Avril Lavigne, una ninna nanna nel paese delle meraviglie
Avril Lavigne alla conquista dell'Italia

di Federico Pozzi


Avril Lavigne, popstar canadese dalla fama planetaria, è appena stata in Italia per due date del suo The Black Star Tour, il 10 e l'11 settembre rispettivamente a Roma e Milano, entrambi presi d'assalto dai giovani fan della cantante. Per l'occasione ha rilasciato anche un'intervista ad Mtv rispondendo solo a domande fatte dai suoi fan. Ma questo grandissimo successo della giovanissima cantante parte da lontano, da Belleville, Canada, paese dove è nata nel 1984. E'proprio dalla cittadina canadese che la giovane Avril muove i primissimi passi nel mondo della musica, vincendo un concorso radiofonico che le da la possibilità di esibirsi con Shania Twain, tutto ciò a soli 14 anni.

Nel 2001 si trasferisce a New York ma non decolla e si sposta a Los Angeles dove inizia subito a scrivere i brani per il suo album di debutto, grazie all'aiuto di Cliff Magness. Un'anno dopo Complicated è il primo singolo estratto dall'album Let Go, che uscito nel giugno del 2002 balza in vetta alla classifica di Billboard facendo entrare Avril Lavigne nel Guinness dei Primati come cantante più giovane ad aver scalato questa graduatoria. Da qui si spiana la classifica della giovane canadese, che consolida il suo successo con il video del brano Sk8er Boy, nel quale un gruppo di giovani prende possesso della città in una sorta di ribellione pacifica, a suon di evoluzioni sulla tavola e graffiti, mentre la bella Avril canta dell'amore per un rocker/skater snobbato e poi rivalutato quando famoso.
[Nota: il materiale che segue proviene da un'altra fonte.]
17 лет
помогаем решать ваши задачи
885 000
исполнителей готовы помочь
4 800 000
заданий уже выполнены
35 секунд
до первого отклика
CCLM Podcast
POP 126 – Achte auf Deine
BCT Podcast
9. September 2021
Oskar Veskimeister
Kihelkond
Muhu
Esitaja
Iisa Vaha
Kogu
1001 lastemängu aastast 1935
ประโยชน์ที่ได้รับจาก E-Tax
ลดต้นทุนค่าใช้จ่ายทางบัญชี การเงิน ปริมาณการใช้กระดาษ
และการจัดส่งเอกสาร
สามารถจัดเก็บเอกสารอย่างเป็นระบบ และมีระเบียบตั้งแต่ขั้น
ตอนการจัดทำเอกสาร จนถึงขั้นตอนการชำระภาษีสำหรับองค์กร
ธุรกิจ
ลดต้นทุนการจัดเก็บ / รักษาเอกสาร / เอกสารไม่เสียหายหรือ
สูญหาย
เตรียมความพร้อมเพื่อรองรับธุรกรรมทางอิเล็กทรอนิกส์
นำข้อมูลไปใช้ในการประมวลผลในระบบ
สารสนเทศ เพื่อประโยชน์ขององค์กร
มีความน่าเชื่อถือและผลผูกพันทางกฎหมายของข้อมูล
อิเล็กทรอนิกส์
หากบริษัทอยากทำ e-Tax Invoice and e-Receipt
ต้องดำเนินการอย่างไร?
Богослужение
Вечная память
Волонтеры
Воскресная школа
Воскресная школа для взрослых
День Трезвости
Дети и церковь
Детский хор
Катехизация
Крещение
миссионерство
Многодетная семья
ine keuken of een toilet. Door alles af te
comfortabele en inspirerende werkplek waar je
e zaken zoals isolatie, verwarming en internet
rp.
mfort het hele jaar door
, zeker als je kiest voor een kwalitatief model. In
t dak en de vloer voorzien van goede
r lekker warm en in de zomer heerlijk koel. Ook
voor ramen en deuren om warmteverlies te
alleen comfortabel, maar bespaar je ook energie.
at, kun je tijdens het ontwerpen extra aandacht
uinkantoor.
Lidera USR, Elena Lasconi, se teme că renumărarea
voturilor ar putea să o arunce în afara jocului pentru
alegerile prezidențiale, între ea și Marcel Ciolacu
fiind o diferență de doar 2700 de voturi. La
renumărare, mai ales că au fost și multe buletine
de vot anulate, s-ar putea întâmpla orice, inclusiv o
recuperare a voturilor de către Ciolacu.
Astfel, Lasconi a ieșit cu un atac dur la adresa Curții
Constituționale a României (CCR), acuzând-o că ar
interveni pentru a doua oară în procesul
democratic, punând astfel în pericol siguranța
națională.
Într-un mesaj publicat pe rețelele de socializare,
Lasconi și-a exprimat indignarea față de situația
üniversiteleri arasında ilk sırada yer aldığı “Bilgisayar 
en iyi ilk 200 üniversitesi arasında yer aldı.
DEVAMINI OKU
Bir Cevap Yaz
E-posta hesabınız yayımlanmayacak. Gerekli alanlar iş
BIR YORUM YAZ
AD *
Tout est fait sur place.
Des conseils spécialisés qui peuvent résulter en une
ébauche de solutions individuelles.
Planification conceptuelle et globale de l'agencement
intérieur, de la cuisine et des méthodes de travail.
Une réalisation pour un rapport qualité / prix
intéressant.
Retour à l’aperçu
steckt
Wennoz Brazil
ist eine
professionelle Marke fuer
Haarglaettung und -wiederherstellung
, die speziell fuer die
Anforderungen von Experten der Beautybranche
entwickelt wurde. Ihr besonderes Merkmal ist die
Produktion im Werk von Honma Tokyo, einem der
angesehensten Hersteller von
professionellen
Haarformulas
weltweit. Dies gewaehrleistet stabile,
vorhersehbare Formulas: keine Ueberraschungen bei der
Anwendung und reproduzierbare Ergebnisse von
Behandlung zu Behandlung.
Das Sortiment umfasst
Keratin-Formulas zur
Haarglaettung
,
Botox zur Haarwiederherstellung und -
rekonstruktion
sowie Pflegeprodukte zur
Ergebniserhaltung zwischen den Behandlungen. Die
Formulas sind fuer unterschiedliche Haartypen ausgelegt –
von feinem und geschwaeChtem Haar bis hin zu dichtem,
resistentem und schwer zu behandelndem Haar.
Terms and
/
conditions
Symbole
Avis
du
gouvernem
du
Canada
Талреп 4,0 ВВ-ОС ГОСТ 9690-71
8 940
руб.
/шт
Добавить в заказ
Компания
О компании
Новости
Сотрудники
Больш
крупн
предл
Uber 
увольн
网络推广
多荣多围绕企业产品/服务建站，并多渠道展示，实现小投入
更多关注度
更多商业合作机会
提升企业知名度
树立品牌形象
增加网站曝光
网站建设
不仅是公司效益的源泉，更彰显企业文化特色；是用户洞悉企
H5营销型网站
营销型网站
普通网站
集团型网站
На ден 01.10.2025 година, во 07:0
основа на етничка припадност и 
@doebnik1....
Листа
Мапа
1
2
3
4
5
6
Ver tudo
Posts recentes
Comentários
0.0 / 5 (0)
La popolarità oramai è alle stelle e insieme ad Evan Taubenfeld, autore e chitarrista suo amico, si mette a lavorare al suo secondo  lavoro, "Under My Skin", che appena uscito, nel 2004, scala la classifica Billboard 200 conquistandone la vetta. La sua musica è pop e in "Under My Skin" presenti moltissime ballate, l'amore e storie giovanili le tematiche più ricorrenti, che la rendono segutissima dai giovanissimi.

Come tutti gli aritisti anche la Lavigne ha passato diverse fasi stilistiche, che si manifestano molto di più nel look e nelle musiche. Nel 2007 esce "Girlfirend", singolo che anticipa l'uscita di The Best Damn Thing, che le vale il trono della classifica Billboard Hot 100 ma anche una accusa di plagio da parte della band The Rubinos. Un'altro scalino nell'evoluzione della cantante canadese, che si abbandona ancora più accentuata a lenti, introspettivi ed ad alto contenuto mieloso, riscuotendo oramai successo in ogni angolo del mondo. Per quest'ultimo lavoro la schiera degli autori si allarga di parecchio e tra gli altri c'è Deryck Whibley, cantante dei Sum 41 e marito di Avril fino al 2009, anno in cui divorziano.

Il 2011 è l'anno della consacrazione e partecipa anche al Festival di Sanremo con "What the hell". Per promuovere il disco da il via al suo "The Black Star Tour", partito dall'Asia. Da punk ribelle dal cuore romantico in 10 anni Avril è cresciuta e cambiata, smettendo pantaloni stracciati e cappellini con visiera per shorts in jeans, vestitini succinti e gonne pompose. Il suono sì è sempre più affinato, dalle schitarrate in aria punk su melodie molto orecchiabili a vere e proprie ballate pop, avvicinandosi a star propriamente poppettare come Katy Perry per citarne una. Confrontando due video e due testi come quello già citato di "Sk8er Boy" e  quello di "What the Hell", uno degli ultimi realizzati, si possono notare tutti gli aspetti dell'evoluzione della Lavigne, da romantica innamorata a cacciatrice di uomini, da innamorata ribelle a ribelle in amore, il tutto rigorosamente condito in salsa pop.

Oltre a tutto ciò Avril Lavigne è anche una grandissima imprenditrice, possiede infatti una linea di abbigliamento che ha realizzato i vestiti per "Alice in Wonderland" e produce un profumo.